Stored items
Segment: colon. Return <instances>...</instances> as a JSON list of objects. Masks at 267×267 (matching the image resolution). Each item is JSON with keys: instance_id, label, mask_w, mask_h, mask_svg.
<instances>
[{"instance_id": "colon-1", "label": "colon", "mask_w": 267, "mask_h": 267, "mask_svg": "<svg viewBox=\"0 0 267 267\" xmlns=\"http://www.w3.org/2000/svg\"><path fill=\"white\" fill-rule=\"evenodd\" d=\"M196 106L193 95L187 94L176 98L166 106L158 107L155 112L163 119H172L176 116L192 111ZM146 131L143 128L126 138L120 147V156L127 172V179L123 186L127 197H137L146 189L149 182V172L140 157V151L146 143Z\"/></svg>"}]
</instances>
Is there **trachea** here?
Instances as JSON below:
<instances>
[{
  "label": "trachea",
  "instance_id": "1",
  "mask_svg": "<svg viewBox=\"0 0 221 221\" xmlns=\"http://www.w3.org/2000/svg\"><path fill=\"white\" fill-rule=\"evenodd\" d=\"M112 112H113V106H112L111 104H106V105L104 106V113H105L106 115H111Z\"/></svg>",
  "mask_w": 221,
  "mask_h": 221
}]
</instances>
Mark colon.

--

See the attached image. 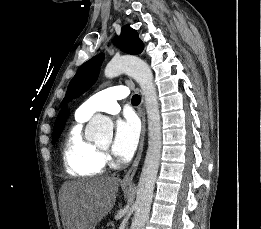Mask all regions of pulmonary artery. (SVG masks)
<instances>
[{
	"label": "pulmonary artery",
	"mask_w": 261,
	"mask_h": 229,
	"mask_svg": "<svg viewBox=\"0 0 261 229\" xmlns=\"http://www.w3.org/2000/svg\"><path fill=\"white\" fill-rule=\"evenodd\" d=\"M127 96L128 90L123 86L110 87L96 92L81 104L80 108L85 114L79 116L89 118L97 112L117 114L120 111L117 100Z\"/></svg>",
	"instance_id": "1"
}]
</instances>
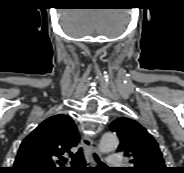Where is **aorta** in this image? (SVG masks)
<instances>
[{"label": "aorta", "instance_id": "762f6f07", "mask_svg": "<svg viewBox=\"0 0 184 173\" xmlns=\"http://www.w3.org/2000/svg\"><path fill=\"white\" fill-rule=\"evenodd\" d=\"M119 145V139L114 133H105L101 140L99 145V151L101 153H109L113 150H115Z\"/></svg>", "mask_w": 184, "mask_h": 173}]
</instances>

▶ **WHAT TO WORK ON**
For this exercise, repeat exactly the lines of the data above from the one with "Segment: colon. Return" down to the one with "Mark colon.", both end lines included.

▶ **YOUR RESPONSE**
Segment: colon. Return <instances>...</instances> as a JSON list of objects. Masks at 267×267 (matching the image resolution). Each item is JSON with keys: instance_id, label, mask_w, mask_h, mask_svg.
<instances>
[{"instance_id": "colon-1", "label": "colon", "mask_w": 267, "mask_h": 267, "mask_svg": "<svg viewBox=\"0 0 267 267\" xmlns=\"http://www.w3.org/2000/svg\"><path fill=\"white\" fill-rule=\"evenodd\" d=\"M196 106L193 95L187 94L176 98L166 106L158 107L155 112L163 119H172L176 116L192 111ZM146 131L143 128L126 138L120 147V156L127 172V179L123 186L127 197H137L146 189L149 182V172L140 157V151L146 143Z\"/></svg>"}]
</instances>
Is there **trachea** here?
Instances as JSON below:
<instances>
[{
  "label": "trachea",
  "instance_id": "1",
  "mask_svg": "<svg viewBox=\"0 0 221 221\" xmlns=\"http://www.w3.org/2000/svg\"><path fill=\"white\" fill-rule=\"evenodd\" d=\"M112 112H113V106H112L111 104H106V105L104 106V113H105L106 115H111Z\"/></svg>",
  "mask_w": 221,
  "mask_h": 221
}]
</instances>
Mark colon.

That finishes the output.